Artificial intelligence, “abandoning” real data sets?

Currently, artificial intelligence technology has been applied to all aspects of our daily lives, such as face recognition, voice recognition, virtual digital humans, etc.

But a common problem is that if researchers want to train a machine learning model to perform a specific task (such as image classification), they often need to use a large amount of training data, but this data (set) is not always easy to obtain.

For example, if researchers are training a computer vision model for a self-driving car, the real data may not include samples of a person and his dog running on the highway. Once encountered, the model will not know what to do, which may lead to unnecessary consequences.

Moreover, generating datasets using existing data can cost millions of dollars.

Additionally, even the best datasets often contain biases that negatively impact model performance.

So, since it is so expensive to obtain and use a dataset, is it possible to use artificially synthesized data for training while ensuring model performance?

Recently, a study from a research team from the Massachusetts Institute of Technology (MIT) showed that an image classification machine learning model trained with synthetic data can be comparable to or even better than a model trained with real data.

The related research paper is titled "Generative models as a data source for multiview representation learning" and was published as a conference paper at ICLR 2022.

Not lost to real data

This particular machine learning model is called a generative model. Compared to datasets, it requires much less memory to store or share, and not only does it avoid some issues about privacy and usage rights, but it also does not have some of the biases and racial or gender issues that exist in traditional datasets.

According to the paper, during the training process, the generative model first obtains millions of images containing specific objects (such as cars or cats), then learns the appearance of cars or cats, and finally generates similar objects.

In simple terms, the researchers used a pre-trained generative model to output a large stream of unique, realistic images based on the images in the model training dataset.

(Source: Pixabay)

The researchers say that once a generative model is trained on real data, it can generate synthetic data that is almost indistinguishable from real data.

In addition, the generative model can be further expanded based on the training data.

If a generative model is trained on images of cars, it can “imagine” what a car looks like in different situations and then output images of cars with different colors, sizes, and states.

One of the many advantages of generative models is that they can theoretically create an infinite number of samples.
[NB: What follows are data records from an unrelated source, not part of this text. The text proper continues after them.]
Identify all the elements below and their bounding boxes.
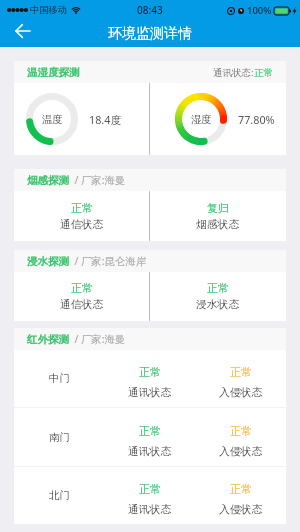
button[interactable]: 南门 [14, 408, 286, 466]
staticText: 通讯状态 [128, 386, 172, 400]
staticText: 环境监测详情 [108, 25, 192, 43]
staticText: 正常 [139, 365, 161, 379]
staticText: 浸水状态 [196, 298, 240, 312]
staticText: 正常 [139, 482, 161, 496]
staticText: 南门 [49, 431, 70, 444]
staticText: 红外探测 [27, 333, 69, 346]
staticText: 通讯状态: [213, 66, 254, 79]
staticText: 北门 [49, 489, 70, 502]
staticText: 入侵状态 [219, 386, 263, 400]
staticText: 烟感探测 [27, 174, 69, 187]
staticText: 温度 [42, 113, 63, 126]
staticText: 通信状态 [60, 218, 104, 232]
staticText: 烟感状态 [196, 218, 240, 232]
staticText: 77.80% [238, 112, 275, 127]
staticText: 正常 [71, 201, 93, 215]
staticText: 08:43 [137, 3, 163, 17]
staticText: 18.4度 [89, 112, 122, 127]
staticText: 正常 [230, 365, 252, 379]
staticText: 通讯状态 [128, 503, 172, 517]
staticText: / 厂家:海曼 [69, 173, 126, 187]
staticText: 入侵状态 [219, 503, 263, 517]
staticText: 正常 [71, 281, 93, 295]
staticText: 中门 [49, 372, 70, 385]
staticText: 正常 [230, 424, 252, 438]
staticText: 中国移动 [30, 4, 67, 16]
staticText: / 厂家:昆仑海岸 [69, 254, 147, 268]
staticText: 通信状态 [60, 298, 104, 312]
staticText: / 厂家:海曼 [69, 332, 126, 346]
staticText: 温湿度探测 [27, 66, 80, 79]
staticText: 100% [247, 4, 272, 17]
staticText: 复归 [207, 201, 229, 215]
button[interactable]: 北门 [14, 467, 286, 524]
staticText: 正常 [254, 67, 273, 79]
staticText: 正常 [207, 281, 229, 295]
button[interactable]: 中门 [14, 350, 286, 407]
staticText: 正常 [139, 424, 161, 438]
staticText: 正常 [230, 482, 252, 496]
staticText: 浸水探测 [27, 255, 69, 268]
button[interactable]: Back [11, 20, 35, 47]
staticText: 湿度 [191, 113, 212, 126]
staticText: 入侵状态 [219, 445, 263, 459]
staticText: 通讯状态 [128, 445, 172, 459]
Based on this, the researchers tried to figure out how the number of samples affects model performance. The results showed that in some cases, a large number of unique samples does bring additional improvements.

And, in their opinion, the coolest thing about generative models is that we can find and use them in online repositories, and we can get good performance without intervening in the model.

But generative models also have some drawbacks. For example, in some cases, they may reveal the source data, posing privacy risks, and if not properly audited, they may amplify biases in the datasets they were trained on.

Is Generative AI the Trend?

The scarcity of effective data and sampling bias have become key bottlenecks in the development of machine learning.

In recent years, in order to solve this problem, Generative AI has become one of the hot topics in the field of artificial intelligence and has been given high expectations by the industry.

At the end of last year, Gartner released the important strategic technology trends for 2022, calling generative AI "one of the most compelling and powerful artificial intelligence technologies."

According to Gartner, generative AI is expected to account for 10% of all generated data by 2025, up from less than 1% today.

Figure｜Gartner's important strategic technology trends in 2022 (Source: Gartner official website)

In 2020, generative AI was first proposed as a new technology hotspot in the "Hype Cycle for Artificial Intelligence, 2020" released by Gartner.

In the latest “Hype Cycle for Artificial Intelligence, 2021” report, generative AI appears as a technology that will mature in 2-5 years.

(Source: Gartner Hype Cycle for Artificial Intelligence, 2021)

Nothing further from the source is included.